The three paragraphs introduced his readers to his brilliant essay/book Trial by Jury in the nineteenth century:

For more than six hundred years — that is, since Magna Carta, in 1215 — there has been no clearer principle of English or American constitutional law, than that, in criminal cases, it is not only the right and duty of juries to judge what are the facts, what is the law, and what was the moral intent of the accused; but that it is also their right, and their primary and paramount duty, to judge of the justice of the law, and to hold all laws invalid, that are, in their opinion, unjust or oppressive, and all persons guiltless in violating, or resisting the execution of, such laws.
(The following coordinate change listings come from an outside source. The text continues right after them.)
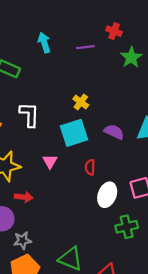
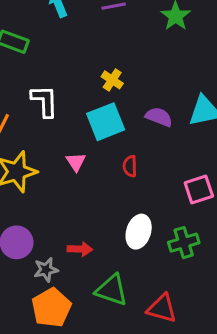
white ellipse: (107, 195) -> (139, 232), moved
red arrow: (24, 197) -> (80, 249), moved

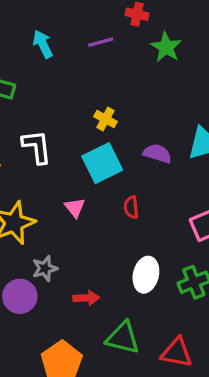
gray star: (46, 270) -> (45, 268), moved

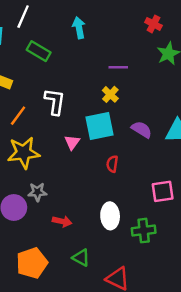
purple line: (101, 42) -> (118, 67), moved
pink triangle: (75, 207) -> (72, 142), moved
white ellipse: (146, 275) -> (110, 216), turned -30
green triangle: (123, 338) -> (81, 258), size x0.7

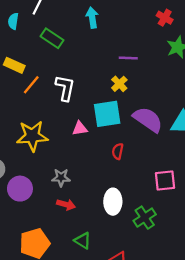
orange line: (18, 116) -> (31, 85), moved
purple semicircle: (142, 130) -> (148, 119), size x1.5
pink triangle: (72, 142) -> (80, 128), turned 42
gray star: (37, 192) -> (61, 178), moved
green cross: (144, 231) -> (145, 218), turned -30

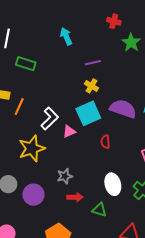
cyan arrow: (92, 18) -> (66, 36), moved
white L-shape: (65, 88) -> (50, 118), moved, turned 50
green triangle: (83, 241) -> (99, 210), moved

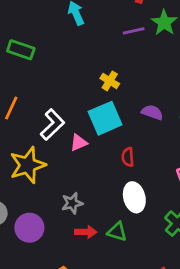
purple line: (93, 63) -> (134, 31), moved
purple semicircle: (123, 109) -> (152, 112), size x0.6
white ellipse: (113, 184) -> (134, 197), moved
green triangle: (99, 210) -> (117, 232), moved

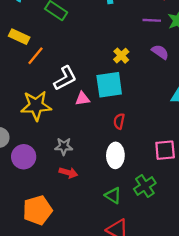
purple semicircle: (152, 112) -> (160, 52), moved
green triangle: (117, 232) -> (113, 196), moved

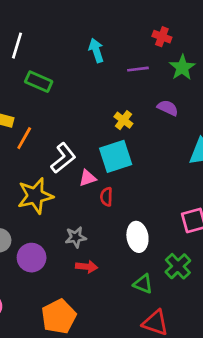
purple line: (152, 20) -> (138, 69), moved
red semicircle: (119, 121) -> (106, 197), moved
Unless such be the right and duty of jurors, it is plain that, instead of juries being a “palladium of liberty” — a barrier against the tyranny and oppression of the government — they are really mere tools in its hands, for carrying into execution any injustice and oppression it may desire to have executed.

But for their right to judge of the law, and the justice of the law, juries would be no protection to an accused person, even as to matters of fact; for, if the government can dictate to a jury any law whatever, in a criminal case, it can certainly dictate to them the laws of evidence. That is, it can dictate what evidence is admissible, and what inadmissible, and also what force or weight is to be given to the evidence admitted. And if the government can thus dictate to a jury the laws of evidence, it can not only make it necessary for them to convict on a partial exhibition of the evidence rightfully pertaining to the case, but it can even require them [*6] to convict on any evidence whatever that it pleases to offer them.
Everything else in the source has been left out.